» INSTRUCTIONS FOR THE TASK: Under this line are the records; write out word for word the part that begins at the line containing "Sports Arts and Culture vacancies" and ends at the line containing "casions like prom", and no more.

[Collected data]

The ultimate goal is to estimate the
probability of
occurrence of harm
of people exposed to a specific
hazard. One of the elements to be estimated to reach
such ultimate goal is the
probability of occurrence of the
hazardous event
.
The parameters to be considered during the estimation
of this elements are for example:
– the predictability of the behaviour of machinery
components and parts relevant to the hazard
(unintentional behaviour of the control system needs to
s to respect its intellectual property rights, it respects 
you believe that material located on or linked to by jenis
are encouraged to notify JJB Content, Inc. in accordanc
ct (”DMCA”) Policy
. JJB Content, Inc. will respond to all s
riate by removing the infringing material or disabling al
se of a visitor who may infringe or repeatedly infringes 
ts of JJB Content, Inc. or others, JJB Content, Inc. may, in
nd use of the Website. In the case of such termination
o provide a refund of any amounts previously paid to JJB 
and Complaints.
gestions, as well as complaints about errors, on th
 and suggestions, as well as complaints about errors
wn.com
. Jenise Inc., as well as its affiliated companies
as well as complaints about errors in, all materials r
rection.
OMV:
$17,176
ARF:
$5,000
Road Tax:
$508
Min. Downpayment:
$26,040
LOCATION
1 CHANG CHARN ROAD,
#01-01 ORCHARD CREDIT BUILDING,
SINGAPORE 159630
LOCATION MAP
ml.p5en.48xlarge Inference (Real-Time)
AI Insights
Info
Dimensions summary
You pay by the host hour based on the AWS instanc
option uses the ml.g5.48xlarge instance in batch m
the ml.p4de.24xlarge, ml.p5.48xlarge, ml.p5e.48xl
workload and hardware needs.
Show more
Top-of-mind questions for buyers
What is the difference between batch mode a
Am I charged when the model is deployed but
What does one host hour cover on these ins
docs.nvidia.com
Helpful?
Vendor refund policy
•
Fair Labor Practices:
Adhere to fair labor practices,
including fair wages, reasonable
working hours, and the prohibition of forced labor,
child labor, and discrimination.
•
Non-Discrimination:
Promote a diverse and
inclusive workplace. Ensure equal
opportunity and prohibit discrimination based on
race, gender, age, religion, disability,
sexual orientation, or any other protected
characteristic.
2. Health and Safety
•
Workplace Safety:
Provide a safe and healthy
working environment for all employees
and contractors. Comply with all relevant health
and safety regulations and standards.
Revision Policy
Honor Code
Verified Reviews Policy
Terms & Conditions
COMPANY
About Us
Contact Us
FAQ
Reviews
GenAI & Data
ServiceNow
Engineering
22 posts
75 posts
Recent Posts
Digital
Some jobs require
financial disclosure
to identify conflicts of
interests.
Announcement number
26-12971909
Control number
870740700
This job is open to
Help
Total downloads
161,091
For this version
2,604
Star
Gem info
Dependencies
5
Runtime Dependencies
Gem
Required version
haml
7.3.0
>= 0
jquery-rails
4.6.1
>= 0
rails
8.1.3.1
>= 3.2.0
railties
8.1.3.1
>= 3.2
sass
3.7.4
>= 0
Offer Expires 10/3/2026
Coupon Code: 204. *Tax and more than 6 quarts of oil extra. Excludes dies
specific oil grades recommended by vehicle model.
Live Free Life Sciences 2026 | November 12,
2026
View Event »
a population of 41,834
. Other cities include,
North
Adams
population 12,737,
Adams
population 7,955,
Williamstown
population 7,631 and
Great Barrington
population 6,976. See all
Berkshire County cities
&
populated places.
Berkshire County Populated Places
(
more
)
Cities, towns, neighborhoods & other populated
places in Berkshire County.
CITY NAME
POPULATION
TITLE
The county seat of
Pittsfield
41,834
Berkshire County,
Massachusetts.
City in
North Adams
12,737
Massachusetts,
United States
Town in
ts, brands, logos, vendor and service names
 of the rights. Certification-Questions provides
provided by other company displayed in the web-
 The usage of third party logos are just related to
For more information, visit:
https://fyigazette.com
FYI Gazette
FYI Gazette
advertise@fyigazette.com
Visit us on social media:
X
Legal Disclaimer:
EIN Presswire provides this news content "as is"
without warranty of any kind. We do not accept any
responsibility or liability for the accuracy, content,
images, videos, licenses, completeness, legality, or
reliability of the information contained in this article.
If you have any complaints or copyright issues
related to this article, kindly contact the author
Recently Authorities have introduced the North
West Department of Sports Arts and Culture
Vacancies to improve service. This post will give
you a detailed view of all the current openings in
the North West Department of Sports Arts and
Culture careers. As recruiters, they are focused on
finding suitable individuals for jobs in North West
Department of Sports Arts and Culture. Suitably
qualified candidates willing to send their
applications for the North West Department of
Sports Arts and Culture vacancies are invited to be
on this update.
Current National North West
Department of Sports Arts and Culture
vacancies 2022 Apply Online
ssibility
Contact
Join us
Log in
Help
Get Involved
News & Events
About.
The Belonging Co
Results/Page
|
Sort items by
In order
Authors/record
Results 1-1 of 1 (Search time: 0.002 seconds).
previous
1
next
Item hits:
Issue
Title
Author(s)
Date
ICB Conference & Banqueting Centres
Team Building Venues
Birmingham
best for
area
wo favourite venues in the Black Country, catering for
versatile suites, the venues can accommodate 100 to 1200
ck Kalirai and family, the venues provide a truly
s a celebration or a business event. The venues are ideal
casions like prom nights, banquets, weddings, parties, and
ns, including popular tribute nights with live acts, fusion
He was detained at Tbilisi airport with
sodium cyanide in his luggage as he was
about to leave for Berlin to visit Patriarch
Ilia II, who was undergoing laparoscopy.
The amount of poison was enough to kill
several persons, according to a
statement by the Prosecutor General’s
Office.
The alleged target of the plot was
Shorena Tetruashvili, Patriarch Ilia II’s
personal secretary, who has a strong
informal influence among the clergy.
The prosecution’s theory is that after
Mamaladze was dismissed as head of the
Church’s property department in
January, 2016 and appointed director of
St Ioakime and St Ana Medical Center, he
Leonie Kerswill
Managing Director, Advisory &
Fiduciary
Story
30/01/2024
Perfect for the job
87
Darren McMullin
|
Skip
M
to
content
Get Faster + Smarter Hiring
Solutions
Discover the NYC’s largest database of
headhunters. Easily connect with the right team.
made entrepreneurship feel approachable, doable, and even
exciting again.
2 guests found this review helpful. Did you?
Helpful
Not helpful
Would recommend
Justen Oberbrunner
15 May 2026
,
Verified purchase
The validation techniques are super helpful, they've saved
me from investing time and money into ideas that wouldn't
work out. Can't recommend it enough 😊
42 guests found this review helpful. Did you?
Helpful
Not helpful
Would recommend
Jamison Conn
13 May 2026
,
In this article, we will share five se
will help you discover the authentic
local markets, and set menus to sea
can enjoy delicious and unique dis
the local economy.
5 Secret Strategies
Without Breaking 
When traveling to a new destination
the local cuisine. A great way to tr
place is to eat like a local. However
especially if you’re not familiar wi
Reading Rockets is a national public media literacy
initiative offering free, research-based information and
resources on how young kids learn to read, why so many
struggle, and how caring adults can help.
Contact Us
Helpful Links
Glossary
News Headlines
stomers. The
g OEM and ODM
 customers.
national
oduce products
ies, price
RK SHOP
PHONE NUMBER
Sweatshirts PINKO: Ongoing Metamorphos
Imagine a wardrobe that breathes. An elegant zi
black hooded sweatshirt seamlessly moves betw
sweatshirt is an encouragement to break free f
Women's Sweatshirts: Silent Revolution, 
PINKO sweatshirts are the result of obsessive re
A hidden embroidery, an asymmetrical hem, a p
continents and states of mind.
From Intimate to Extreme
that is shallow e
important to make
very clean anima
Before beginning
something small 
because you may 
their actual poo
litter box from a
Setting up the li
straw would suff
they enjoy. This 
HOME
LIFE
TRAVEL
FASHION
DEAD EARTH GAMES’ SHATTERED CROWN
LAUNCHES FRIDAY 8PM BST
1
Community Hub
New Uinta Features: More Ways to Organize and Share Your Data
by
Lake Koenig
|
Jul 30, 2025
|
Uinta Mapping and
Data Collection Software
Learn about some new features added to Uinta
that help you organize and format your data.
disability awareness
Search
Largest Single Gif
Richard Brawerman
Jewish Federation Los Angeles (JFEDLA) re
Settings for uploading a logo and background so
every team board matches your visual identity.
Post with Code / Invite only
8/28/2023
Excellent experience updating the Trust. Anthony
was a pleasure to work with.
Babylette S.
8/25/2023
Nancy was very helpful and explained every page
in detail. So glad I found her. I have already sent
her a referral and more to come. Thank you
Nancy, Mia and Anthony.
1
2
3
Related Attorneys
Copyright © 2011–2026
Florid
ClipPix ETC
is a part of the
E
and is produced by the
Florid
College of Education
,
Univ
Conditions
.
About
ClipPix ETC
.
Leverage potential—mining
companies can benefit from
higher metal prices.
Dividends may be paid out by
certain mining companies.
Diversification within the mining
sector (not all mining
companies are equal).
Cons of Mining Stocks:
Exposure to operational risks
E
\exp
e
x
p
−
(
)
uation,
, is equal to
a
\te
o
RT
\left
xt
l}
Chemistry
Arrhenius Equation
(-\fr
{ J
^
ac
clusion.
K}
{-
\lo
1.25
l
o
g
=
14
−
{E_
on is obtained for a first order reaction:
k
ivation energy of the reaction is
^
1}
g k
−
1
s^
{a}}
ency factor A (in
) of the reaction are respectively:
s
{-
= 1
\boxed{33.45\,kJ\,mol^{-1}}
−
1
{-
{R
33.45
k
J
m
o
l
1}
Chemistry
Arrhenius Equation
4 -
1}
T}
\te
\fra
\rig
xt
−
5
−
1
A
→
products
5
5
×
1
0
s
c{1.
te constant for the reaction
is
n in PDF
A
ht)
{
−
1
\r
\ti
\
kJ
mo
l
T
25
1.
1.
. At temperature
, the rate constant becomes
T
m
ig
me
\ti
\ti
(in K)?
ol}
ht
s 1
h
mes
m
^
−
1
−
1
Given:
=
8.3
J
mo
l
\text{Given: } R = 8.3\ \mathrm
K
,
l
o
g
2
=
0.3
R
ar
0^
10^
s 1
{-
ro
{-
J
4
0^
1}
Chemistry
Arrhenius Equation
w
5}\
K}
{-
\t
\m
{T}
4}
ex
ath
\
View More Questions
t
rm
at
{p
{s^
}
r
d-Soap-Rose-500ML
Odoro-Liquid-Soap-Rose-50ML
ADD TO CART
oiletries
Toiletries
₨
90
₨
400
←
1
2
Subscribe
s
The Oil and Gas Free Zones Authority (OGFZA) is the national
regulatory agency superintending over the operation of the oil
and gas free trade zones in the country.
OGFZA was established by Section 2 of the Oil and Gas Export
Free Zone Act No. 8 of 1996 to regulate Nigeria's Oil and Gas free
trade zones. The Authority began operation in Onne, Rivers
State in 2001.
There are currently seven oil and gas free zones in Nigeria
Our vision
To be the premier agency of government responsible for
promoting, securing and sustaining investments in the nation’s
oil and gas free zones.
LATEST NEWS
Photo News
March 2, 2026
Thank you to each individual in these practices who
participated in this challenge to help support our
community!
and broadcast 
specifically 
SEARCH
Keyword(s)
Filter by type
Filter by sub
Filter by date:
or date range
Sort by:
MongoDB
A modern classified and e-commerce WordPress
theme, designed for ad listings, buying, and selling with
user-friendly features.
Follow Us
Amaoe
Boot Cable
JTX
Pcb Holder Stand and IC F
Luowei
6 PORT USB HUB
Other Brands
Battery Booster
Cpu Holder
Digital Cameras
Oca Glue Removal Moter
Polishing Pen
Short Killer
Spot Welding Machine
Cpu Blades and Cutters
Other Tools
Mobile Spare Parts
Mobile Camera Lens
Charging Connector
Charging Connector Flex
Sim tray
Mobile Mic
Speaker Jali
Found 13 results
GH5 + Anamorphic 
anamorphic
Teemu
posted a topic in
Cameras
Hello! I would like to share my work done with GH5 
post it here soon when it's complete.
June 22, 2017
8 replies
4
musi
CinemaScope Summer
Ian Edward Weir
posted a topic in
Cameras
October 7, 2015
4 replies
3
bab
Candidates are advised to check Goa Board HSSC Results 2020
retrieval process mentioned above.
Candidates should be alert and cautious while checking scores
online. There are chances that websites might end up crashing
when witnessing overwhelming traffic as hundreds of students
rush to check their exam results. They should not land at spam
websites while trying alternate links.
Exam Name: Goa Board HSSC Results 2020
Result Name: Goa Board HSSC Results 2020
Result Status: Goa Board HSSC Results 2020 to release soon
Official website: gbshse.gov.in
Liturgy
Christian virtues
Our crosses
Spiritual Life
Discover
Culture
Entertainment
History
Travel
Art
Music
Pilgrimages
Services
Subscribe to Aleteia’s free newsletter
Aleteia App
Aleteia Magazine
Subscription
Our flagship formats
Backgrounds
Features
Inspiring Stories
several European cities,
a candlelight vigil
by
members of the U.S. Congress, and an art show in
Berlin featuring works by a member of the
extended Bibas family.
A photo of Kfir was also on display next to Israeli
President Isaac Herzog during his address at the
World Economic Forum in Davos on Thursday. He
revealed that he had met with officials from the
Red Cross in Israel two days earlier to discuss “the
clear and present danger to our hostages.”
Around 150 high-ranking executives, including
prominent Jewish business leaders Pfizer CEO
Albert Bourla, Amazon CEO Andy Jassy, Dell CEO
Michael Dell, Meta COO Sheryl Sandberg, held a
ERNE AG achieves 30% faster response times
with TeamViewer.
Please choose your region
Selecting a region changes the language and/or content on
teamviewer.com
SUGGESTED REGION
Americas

» ANSWER BOX:
Sports Arts and Culture vacancies are invited to be
on this update.
Current National North West
Department of Sports Arts and Culture
vacancies 2022 Apply Online
ssibility
Contact
Join us
Log in
Help
Get Involved
News & Events
About.
The Belonging Co
Results/Page
|
Sort items by
In order
Authors/record
Results 1-1 of 1 (Search time: 0.002 seconds).
previous
1
next
Item hits:
Issue
Title
Author(s)
Date
ICB Conference & Banqueting Centres
Team Building Venues
Birmingham
best for
area
wo favourite venues in the Black Country, catering for
versatile suites, the venues can accommodate 100 to 1200
ck Kalirai and family, the venues provide a truly
s a celebration or a business event. The venues are ideal
casions like prom nights, banquets, weddings, parties, and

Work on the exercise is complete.